Tree disputes are the most common issue between neighboring homes. Fruits fall, branches hang, and sometimes you can't tell who really owns the tree. Things can get complicated quickly when the tree starts damaging another party's property, or if someone gets injured because of falling branches.
This is why having a good relationship with your neighbor in the first place is important. This will make the process quicker and easier.
Who owns the fruit that falls on your side of the fence?
If the fruit falls on your side by natural occurrence and not by prodding or picking, you now rightfully own that fruit. However, if the fruit still hangs from your neighbor's tree, that fruit is still legally the property of your neighbor regardless of how low-hanging it may be.
However, in some states, the fruit that falls on your land is still said to be the property of the tree owner. Make sure you familiarize yourself with local laws.
Fortunately, issues like this can be solved by simply talking with your neighbor.
What if the branch injures someone?
If the branch seriously injures someone (moderate to severe trauma), that person has the option to demand compensation from the owner of the tree. Minimal scratches and bruises are not causes for compensation.
You can seek help from a mediator to have the issue resolved quickly. However, this may not be needed if the other party accounts for their action or inaction and takes responsibility.
Can you remove branches that hang on your property?
If the branches have extended past your neighbor's property line, you have the right to trim their branches. However, you should not trim past their boundary or else you can be liable for damages. You will have to pay $500-$2,500 if you destroy the tree accidentally.
The replacement fee can be even more expensive if the tree is a landmark, costing between $20,000 to $60,000.
Do you own the tree that straddles property lines?
The tree that straddles you and your neighbor's properties should be shared. That means both of you are responsible for its upkeep. If the tree injures someone by accident, the costs may be shared by both the owners.
How to avoid property disputes?
As the old adage goes, "prevention is better than cure." You can prevent the hassles that come with neglect and inaction by being considerate of the other person on the other side of your fence.
Here are ways you can avoid or work around the tree--or any property--disputes.
Be on Good Terms with the Neighbors
Having friendly relationships with your neighbor will make issues between you resolved more efficiently.
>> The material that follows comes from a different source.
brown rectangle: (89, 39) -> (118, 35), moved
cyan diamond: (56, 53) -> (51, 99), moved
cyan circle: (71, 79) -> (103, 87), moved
It is always best to have the problem solved between you two instead of escalating it to a mediator or a council.
When there's an issue, make sure to be open about how the issue has been affecting you. Explain the problem thoroughly; your neighbor may be more understanding and take accountability.
Approach the Other Party Politely
When there's an issue between your boundaries, don't be aggressive from the get-go. Let your neighbor tell their side of the story and make sure everything is out in the open. Make sure to arrive at a solution that is convenient and beneficial for both of you to avoid further problems.
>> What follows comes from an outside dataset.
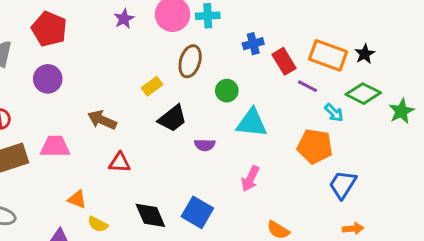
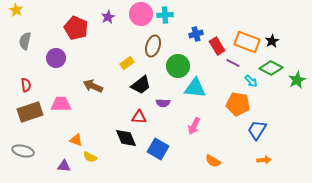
red pentagon: (49, 29) -> (76, 28), moved
green circle: (227, 91) -> (178, 66), size x1.5
red triangle: (120, 163) -> (139, 117), moved
black diamond: (150, 215) -> (126, 138), moved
Make sure you get the agreement in writing and provide a copy to the other party. However, if you cannot agree to a resolution, it is best to approach an impartial third party or a neighborhood mediator.
Choose the Right Tree
If you are still thinking about getting a tree for your yard, consider first how it would affect your neighbor. Be sure that the branches won't grow too much over the neighbor's property to avoid any inconveniences. If possible, you can inform your neighbor beforehand so they can prepare for it as well.
Make sure you maintain it well so no roots will damage your neighbor's fence and no branch accidentally falls off on the other side.
You should also be familiar with your legal responsibilities as the tree's owner.
Neighbor disputes over boundaries are, unfortunately, very common. Fortunately, there are solutions in place that can help you work around issues and have them resolved quickly and easily. Make sure that you both arrive at an amicable solution, and that it doesn't further escalate and negatively affect everyone's lives.
As with any property fixture, make sure you maintain it to avoid untoward incidences.